Seventy percent of women don’t see themselves reflected in media images. “Grey’s Anatomy” creator Shonda Rhimes revealed this startling statistic at the the 2019 edition of Cannes Lions, an advertising and communications fest. The TV titan is hoping to address this lack of representation with #ShowUs, a photography database she launched in partnership with Dove. According to Variety, #ShowUs contains over 5,000 images of diverse women and nonbinary folks and seeks to “promote more accurate representations in the press and advertising.”

For #ShowUs, Dove and Getty Images teamed up to create Girlgaze, a photography company, in order to “to make a series of photos that really represent a different kind of beauty,” Rhimes explained. Girlgaze photographers captured images of “women as they are versus the very narrow stereotype of women who we generally see in advertisements and magazines.” “We all see that same kind of stereotypically beautiful woman in an ad,” Rhimes said, seemingly referring to the ubiquitous willowy white blonde who dominates magazines and commercials. “We want to see women who look like us.”

In other words, thin, femme white women should not be the media’s default symbol of womanhood. Ads and images should reflect the world we live and include women of color, queer women, women of all shapes and sizes, and nonbinary individuals.
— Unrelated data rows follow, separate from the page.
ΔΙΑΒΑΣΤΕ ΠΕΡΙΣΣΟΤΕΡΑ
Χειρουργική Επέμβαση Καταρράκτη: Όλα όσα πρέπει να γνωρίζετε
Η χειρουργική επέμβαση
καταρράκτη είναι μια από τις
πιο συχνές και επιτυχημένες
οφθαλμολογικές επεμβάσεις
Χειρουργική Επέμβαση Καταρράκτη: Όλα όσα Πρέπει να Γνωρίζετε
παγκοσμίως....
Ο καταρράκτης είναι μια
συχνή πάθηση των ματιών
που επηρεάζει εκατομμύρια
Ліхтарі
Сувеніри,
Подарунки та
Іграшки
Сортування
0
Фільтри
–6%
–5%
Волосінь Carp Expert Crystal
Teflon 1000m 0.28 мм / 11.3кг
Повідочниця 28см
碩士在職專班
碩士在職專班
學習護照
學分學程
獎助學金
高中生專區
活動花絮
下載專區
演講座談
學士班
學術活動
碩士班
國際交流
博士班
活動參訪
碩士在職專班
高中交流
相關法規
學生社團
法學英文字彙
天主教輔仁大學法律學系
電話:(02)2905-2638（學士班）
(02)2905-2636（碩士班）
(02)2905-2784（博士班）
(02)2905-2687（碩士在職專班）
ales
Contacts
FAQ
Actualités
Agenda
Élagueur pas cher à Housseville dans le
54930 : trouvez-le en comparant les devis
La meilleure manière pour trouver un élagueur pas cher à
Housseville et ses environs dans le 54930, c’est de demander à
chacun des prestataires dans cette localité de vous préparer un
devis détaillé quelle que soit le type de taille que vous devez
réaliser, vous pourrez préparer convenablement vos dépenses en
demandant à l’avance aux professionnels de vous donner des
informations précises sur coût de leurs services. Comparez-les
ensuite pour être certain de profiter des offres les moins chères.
As Rhimes told Variety, representation — or lack thereof — can have a huge impact on young women and their self-esteem. When you don’t see anyone who looks like you in magazines or on TV, “you feel invisible or you feel erased.” She remembered, “The only woman I saw in television who looked a little bit different, who had a different body type, was Oprah when I was growing up.”

#ShowUs won’t only feature women and nonbinary people in front of the camera: the images themselves will be taken by women and nonbinary photographers. “Therefore, the images that are getting chosen are images that probably wouldn’t be chosen if you had just used the same male photographers,” Rhimes said. “Who takes the pictures makes the difference in the pictures that are taken. Who’s behind the scenes doing something tells the story of what you’re seeing.”

Rhimes and Dove previously worked together on Real Beauty Productions, a film project that told consumer stories in an effort to address the disparity between women in the real world and the women portrayed onscreen.

“Grey’s Anatomy” recently became the longest-running medical drama in television history. It will return for its 16th season this fall. Rhimes’ upcoming projects include a series based on Jessica Pressler’s New York Magazine feature about con artist/phony socialite Anna Delvey, developed as part of her multi-year deal with Netflix. She exec produces “How to Get Away with Murder” and “Grey’s” spinoff “Station 19.”